*What this task involves*
Below are entries. Copy exactly the lines running from the line that holds "مواضيع مقترحة" to the line that holds "Zusammenhalt", with both ends included.

*Data supplied*
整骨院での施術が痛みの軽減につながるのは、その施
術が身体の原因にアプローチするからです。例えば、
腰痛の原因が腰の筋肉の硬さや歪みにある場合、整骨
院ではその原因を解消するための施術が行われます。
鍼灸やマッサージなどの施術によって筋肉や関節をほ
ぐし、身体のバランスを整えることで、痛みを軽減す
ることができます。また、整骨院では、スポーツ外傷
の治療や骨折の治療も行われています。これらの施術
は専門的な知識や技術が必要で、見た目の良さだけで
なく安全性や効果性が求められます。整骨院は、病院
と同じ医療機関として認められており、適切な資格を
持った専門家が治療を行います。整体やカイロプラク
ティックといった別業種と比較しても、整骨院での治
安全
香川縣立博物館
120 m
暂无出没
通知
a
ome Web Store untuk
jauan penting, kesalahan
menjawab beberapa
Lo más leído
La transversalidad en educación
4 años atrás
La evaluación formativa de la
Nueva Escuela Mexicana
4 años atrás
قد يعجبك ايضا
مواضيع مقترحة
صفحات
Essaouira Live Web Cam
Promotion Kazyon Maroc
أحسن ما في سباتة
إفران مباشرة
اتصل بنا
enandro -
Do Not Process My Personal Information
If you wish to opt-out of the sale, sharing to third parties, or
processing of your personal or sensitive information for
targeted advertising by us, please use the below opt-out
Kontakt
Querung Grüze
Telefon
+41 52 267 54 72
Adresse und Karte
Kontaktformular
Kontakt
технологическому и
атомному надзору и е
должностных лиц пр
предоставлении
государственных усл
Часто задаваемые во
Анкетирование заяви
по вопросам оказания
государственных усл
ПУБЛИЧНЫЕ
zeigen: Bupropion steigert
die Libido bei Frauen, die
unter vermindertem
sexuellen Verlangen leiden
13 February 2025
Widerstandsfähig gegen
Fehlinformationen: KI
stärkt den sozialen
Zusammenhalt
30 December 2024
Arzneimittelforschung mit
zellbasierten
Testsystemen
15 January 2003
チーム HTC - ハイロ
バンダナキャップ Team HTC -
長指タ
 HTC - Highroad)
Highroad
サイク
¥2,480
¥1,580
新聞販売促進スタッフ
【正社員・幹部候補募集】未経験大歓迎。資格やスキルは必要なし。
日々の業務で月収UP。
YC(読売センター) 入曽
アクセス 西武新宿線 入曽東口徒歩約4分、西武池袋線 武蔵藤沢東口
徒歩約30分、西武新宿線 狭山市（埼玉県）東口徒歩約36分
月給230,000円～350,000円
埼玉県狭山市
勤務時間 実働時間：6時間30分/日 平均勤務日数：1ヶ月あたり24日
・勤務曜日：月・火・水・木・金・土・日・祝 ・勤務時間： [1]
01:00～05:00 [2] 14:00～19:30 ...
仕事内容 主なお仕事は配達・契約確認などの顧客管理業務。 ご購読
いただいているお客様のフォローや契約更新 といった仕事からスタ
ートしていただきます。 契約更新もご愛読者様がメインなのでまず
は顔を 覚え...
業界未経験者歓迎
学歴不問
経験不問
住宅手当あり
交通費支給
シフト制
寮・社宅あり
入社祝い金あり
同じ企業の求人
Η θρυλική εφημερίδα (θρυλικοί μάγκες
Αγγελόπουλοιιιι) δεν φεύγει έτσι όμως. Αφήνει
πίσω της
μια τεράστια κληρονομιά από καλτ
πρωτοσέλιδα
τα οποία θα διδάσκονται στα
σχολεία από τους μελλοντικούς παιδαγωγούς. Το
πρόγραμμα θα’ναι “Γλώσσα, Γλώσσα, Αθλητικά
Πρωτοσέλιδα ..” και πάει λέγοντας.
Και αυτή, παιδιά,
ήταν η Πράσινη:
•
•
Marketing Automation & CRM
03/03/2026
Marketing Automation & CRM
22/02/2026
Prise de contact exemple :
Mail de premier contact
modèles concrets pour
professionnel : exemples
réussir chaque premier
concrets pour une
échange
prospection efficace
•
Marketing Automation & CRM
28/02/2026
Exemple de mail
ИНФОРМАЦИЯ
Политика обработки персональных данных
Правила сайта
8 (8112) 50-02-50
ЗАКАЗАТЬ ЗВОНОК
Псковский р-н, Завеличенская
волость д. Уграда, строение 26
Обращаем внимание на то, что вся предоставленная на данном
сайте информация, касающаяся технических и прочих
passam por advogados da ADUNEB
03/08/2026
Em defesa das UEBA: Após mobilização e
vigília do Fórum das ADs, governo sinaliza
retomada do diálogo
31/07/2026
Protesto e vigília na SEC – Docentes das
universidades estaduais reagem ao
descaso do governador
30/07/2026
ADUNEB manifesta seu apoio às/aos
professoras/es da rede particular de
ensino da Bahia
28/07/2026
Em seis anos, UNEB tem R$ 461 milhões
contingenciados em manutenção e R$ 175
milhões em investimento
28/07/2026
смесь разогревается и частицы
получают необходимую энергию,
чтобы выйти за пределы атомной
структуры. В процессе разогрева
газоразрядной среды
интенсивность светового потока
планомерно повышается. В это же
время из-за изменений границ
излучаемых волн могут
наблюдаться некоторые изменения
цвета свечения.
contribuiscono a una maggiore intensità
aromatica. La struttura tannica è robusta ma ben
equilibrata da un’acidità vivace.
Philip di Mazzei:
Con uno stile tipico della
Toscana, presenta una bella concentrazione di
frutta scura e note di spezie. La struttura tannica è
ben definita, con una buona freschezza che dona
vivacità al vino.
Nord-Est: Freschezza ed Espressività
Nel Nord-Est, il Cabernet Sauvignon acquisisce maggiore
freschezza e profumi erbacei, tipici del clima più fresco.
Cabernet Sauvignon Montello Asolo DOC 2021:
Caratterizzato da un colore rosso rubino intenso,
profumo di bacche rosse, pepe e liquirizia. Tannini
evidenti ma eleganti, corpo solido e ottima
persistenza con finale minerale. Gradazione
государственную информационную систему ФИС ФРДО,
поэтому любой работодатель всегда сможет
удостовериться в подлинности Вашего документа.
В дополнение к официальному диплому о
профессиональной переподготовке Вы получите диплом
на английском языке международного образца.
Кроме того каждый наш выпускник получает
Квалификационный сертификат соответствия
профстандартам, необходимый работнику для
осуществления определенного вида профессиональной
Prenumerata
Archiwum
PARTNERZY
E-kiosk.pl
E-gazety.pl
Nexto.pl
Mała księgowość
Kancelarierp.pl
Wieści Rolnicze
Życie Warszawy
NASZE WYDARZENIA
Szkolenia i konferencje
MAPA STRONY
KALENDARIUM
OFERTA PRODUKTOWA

*Reply to the task*
مواضيع مقترحة
صفحات
Essaouira Live Web Cam
Promotion Kazyon Maroc
أحسن ما في سباتة
إفران مباشرة
اتصل بنا
enandro -
Do Not Process My Personal Information
If you wish to opt-out of the sale, sharing to third parties, or
processing of your personal or sensitive information for
targeted advertising by us, please use the below opt-out
Kontakt
Querung Grüze
Telefon
+41 52 267 54 72
Adresse und Karte
Kontaktformular
Kontakt
технологическому и
атомному надзору и е
должностных лиц пр
предоставлении
государственных усл
Часто задаваемые во
Анкетирование заяви
по вопросам оказания
государственных усл
ПУБЛИЧНЫЕ
zeigen: Bupropion steigert
die Libido bei Frauen, die
unter vermindertem
sexuellen Verlangen leiden
13 February 2025
Widerstandsfähig gegen
Fehlinformationen: KI
stärkt den sozialen
Zusammenhalt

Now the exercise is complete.